=== Begin Enclosure ===

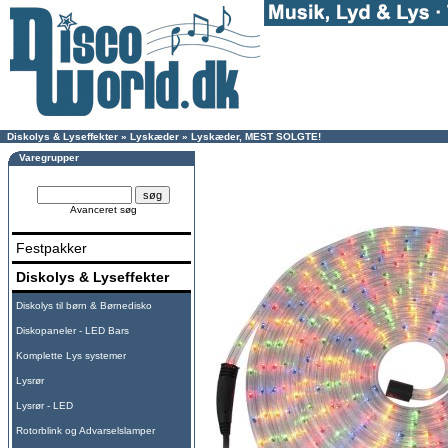
Diskolys & Lyseffekter
»
Lyskæder
»
Lyskæder, MEST SOLGTE!
Varegrupper
Avanceret søg
Festpakker
Diskolys & Lyseffekter
Diskolys til børn & Børnedisko
Diskopaneler - LED Bars
Komplette Lys systemer
Lysrør
Lysrør - LED
Rotorblink og Advarselslamper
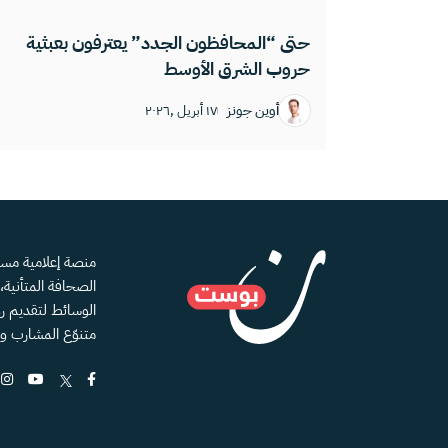
حتى “المحافظون الجدد” يعترفون بعبثية
حروب الشرق الأوسط
أوين جونز
١٧ أبريل ,٢٠٢٦
الصحافة المتأنية
الوسائط لتقديم رؤ
متنوّع المشارب و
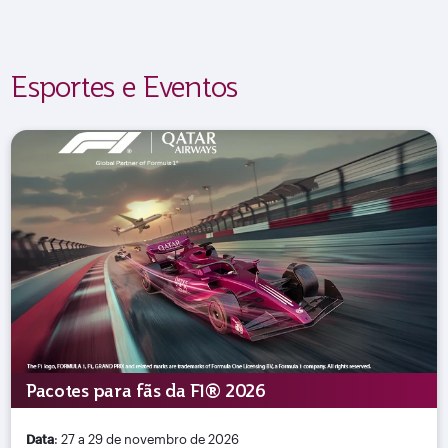
Esportes e Eventos
Pacotes para fãs da F1® 2026
Data
: 27 a 29 de novembro de 2026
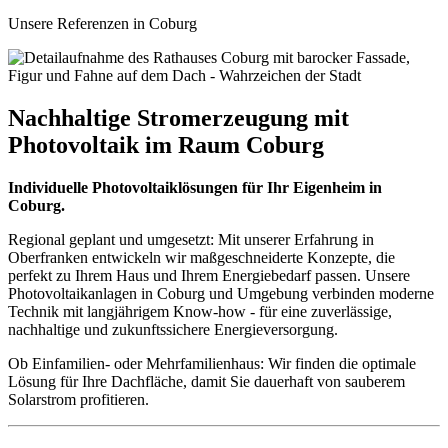
Unsere Referenzen in Coburg
Nachhaltige Stromerzeugung mit
Photovoltaik im Raum Coburg
Individuelle Photovoltaiklösungen für Ihr Eigenheim in
Coburg.
Regional geplant und umgesetzt: Mit unserer Erfahrung in
Oberfranken entwickeln wir maßgeschneiderte Konzepte, die
perfekt zu Ihrem Haus und Ihrem Energiebedarf passen. Unsere
Photovoltaikanlagen in Coburg und Umgebung verbinden moderne
Technik mit langjährigem Know-how - für eine zuverlässige,
nachhaltige und zukunftssichere Energieversorgung.
Ob Einfamilien- oder Mehrfamilienhaus: Wir finden die optimale
Lösung für Ihre Dachfläche, damit Sie dauerhaft von sauberem
Solarstrom profitieren.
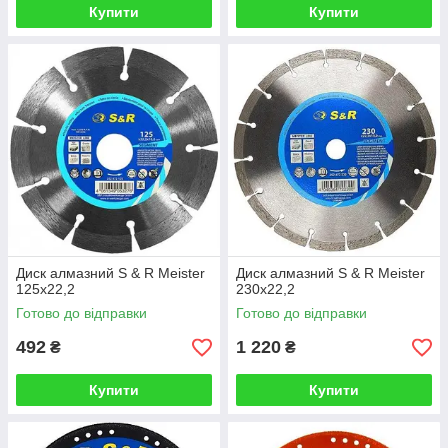
Купити
Купити
Диск алмазний S & R Meister
Диск алмазний S & R Meister
125x22,2
230x22,2
Готово до відправки
Готово до відправки
492
1 220
₴
₴
Купити
Купити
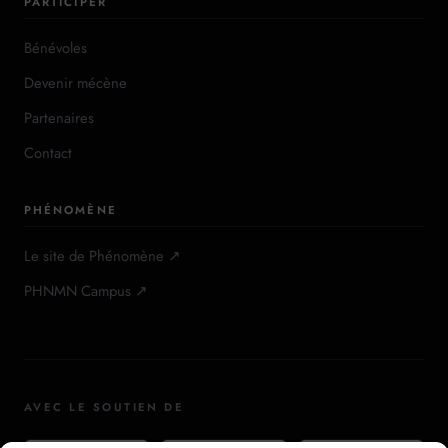
PARTICIPER
Bénévoles
Devenir mécène
Partenaires
Contact
PHÉNOMÈNE
Le site de Phénomène ↗
PHNMN Campus ↗
AVEC LE SOUTIEN DE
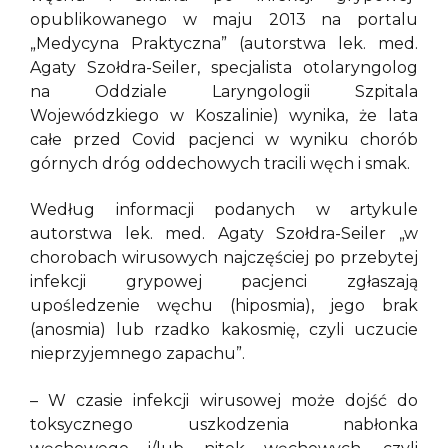
opublikowanego w maju 2013 na portalu
„Medycyna Praktyczna” (autorstwa lek. med.
Agaty Szołdra-Seiler, specjalista otolaryngolog
na Oddziale Laryngologii Szpitala
Wojewódzkiego w Koszalinie) wynika, że lata
całe przed Covid pacjenci w wyniku chorób
górnych dróg oddechowych tracili węch i smak.
Według informacji podanych w artykule
autorstwa lek. med. Agaty Szołdra-Seiler „w
chorobach wirusowych najczęściej po przebytej
infekcji grypowej pacjenci zgłaszają
upośledzenie węchu (hiposmia), jego brak
(anosmia) lub rzadko kakosmię, czyli uczucie
nieprzyjemnego zapachu”.
– W czasie infekcji wirusowej może dojść do
toksycznego uszkodzenia nabłonka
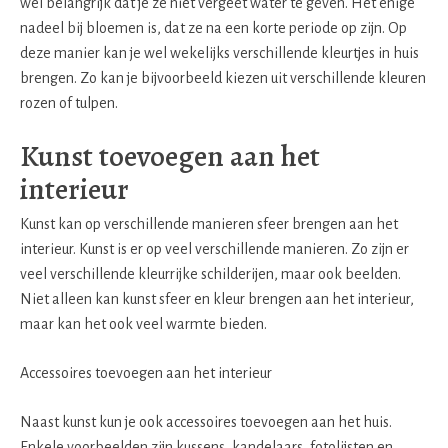
wel belangrijk dat je ze niet vergeet water te geven. Het enige
nadeel bij bloemen is, dat ze na een korte periode op zijn. Op
deze manier kan je wel wekelijks verschillende kleurtjes in huis
brengen. Zo kan je bijvoorbeeld kiezen uit verschillende kleuren
rozen of tulpen.
Kunst toevoegen aan het
interieur
Kunst kan op verschillende manieren sfeer brengen aan het
interieur. Kunst is er op veel verschillende manieren. Zo zijn er
veel verschillende kleurrijke schilderijen, maar ook beelden.
Niet alleen kan kunst sfeer en kleur brengen aan het interieur,
maar kan het ook veel warmte bieden.
Accessoires toevoegen aan het interieur
Naast kunst kun je ook accessoires toevoegen aan het huis.
Enkele voorbeelden zijn kussens, kandelaars, fotolijsten en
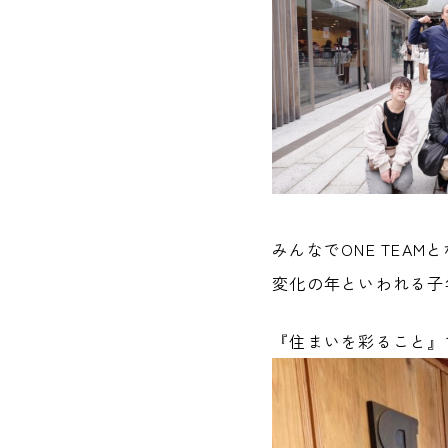
みんなでONE TEA
変化の年といわれる子
『住まいを彩ること』で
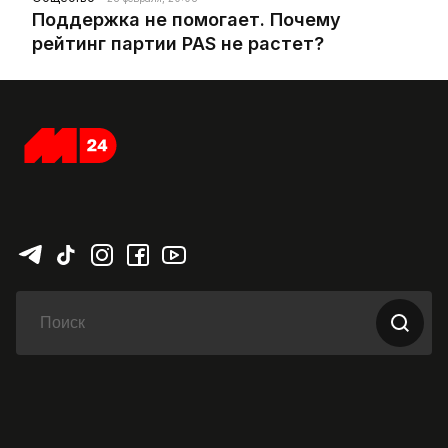
Поддержка не помогает. Почему
рейтинг партии PAS не растет?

=== End Enclosure ===

REQUIRED WORK >> Would you reproduce the lines above, from the very first through the line containing "nadeel bij bloemen", exactly and without the pictures?

TASK ANSWER >>
Diskolys & Lyseffekter
»
Lyskæder
»
Lyskæder, MEST SOLGTE!
Varegrupper
Avanceret søg
Festpakker
Diskolys & Lyseffekter
Diskolys til børn & Børnedisko
Diskopaneler - LED Bars
Komplette Lys systemer
Lysrør
Lysrør - LED
Rotorblink og Advarselslamper
حتى “المحافظون الجدد” يعترفون بعبثية
حروب الشرق الأوسط
أوين جونز
١٧ أبريل ,٢٠٢٦
الصحافة المتأنية
الوسائط لتقديم رؤ
متنوّع المشارب و
Esportes e Eventos
Pacotes para fãs da F1® 2026
Data
: 27 a 29 de novembro de 2026
Unsere Referenzen in Coburg
Nachhaltige Stromerzeugung mit
Photovoltaik im Raum Coburg
Individuelle Photovoltaiklösungen für Ihr Eigenheim in
Coburg.
Regional geplant und umgesetzt: Mit unserer Erfahrung in
Oberfranken entwickeln wir maßgeschneiderte Konzepte, die
perfekt zu Ihrem Haus und Ihrem Energiebedarf passen. Unsere
Photovoltaikanlagen in Coburg und Umgebung verbinden moderne
Technik mit langjährigem Know-how - für eine zuverlässige,
nachhaltige und zukunftssichere Energieversorgung.
Ob Einfamilien- oder Mehrfamilienhaus: Wir finden die optimale
Lösung für Ihre Dachfläche, damit Sie dauerhaft von sauberem
Solarstrom profitieren.
Купити
Купити
Диск алмазний S & R Meister
Диск алмазний S & R Meister
125x22,2
230x22,2
Готово до відправки
Готово до відправки
492
1 220
₴
₴
Купити
Купити
PARTICIPER
Bénévoles
Devenir mécène
Partenaires
Contact
PHÉNOMÈNE
Le site de Phénomène ↗
PHNMN Campus ↗
AVEC LE SOUTIEN DE
opublikowanego w maju 2013 na portalu
„Medycyna Praktyczna” (autorstwa lek. med.
Agaty Szołdra-Seiler, specjalista otolaryngolog
na Oddziale Laryngologii Szpitala
Wojewódzkiego w Koszalinie) wynika, że lata
całe przed Covid pacjenci w wyniku chorób
górnych dróg oddechowych tracili węch i smak.
Według informacji podanych w artykule
autorstwa lek. med. Agaty Szołdra-Seiler „w
chorobach wirusowych najczęściej po przebytej
infekcji grypowej pacjenci zgłaszają
upośledzenie węchu (hiposmia), jego brak
(anosmia) lub rzadko kakosmię, czyli uczucie
nieprzyjemnego zapachu”.
– W czasie infekcji wirusowej może dojść do
toksycznego uszkodzenia nabłonka
wel belangrijk dat je ze niet vergeet water te geven. Het enige
nadeel bij bloemen is, dat ze na een korte periode op zijn. Op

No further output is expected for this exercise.